But perhaps most important in Stuart’s eyes is that in comparison to other major U.S. firms, Bank of the West has implemented some of “the strongest environmental policies in terms of what we do and do not finance.” That includes policies that restrict or prohibit the company from financing coal-fired power plants, fracking wells, Arctic drilling, palm oil, tobacco, wood pulp and more.

“If you look carefully at what large U.S. banks are saying, you’ll see a lot of words like ‘pledge,’ ‘promise’ [and] ‘commitment,’” Stuart said. “But if you scratch and see what policies have been implemented, what type of governance exists, I think that is where it changes from being a perceptual battle to an operational reality.”

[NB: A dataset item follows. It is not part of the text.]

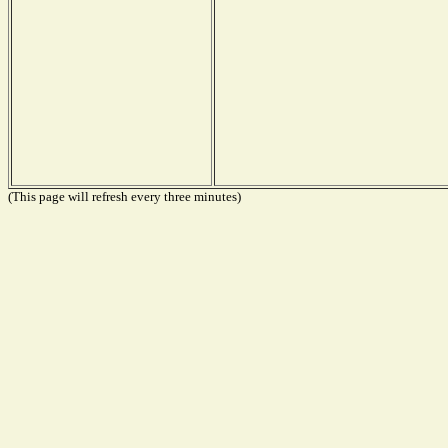
(This page will refresh every three minutes)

Amalgamated—which is far smaller than Bank of the West—is a good example of the second category. With approximately $6.6 billion in assets, the firm is the largest union-owned lender in the United States and calls itself “American’s socially responsible bank.”

Amalgamated promises its customers that their deposits will never be used to finance major emitters. It also touts its clean energy portfolios and the financial services it provides for environmental organizations, progressive political campaigns and renewable energy projects.

But according to Frishberg, what really sets the bank apart is its sustained advocacy for public and private initiatives that aim to address the financial system’s contributions to—and risks from—global warming.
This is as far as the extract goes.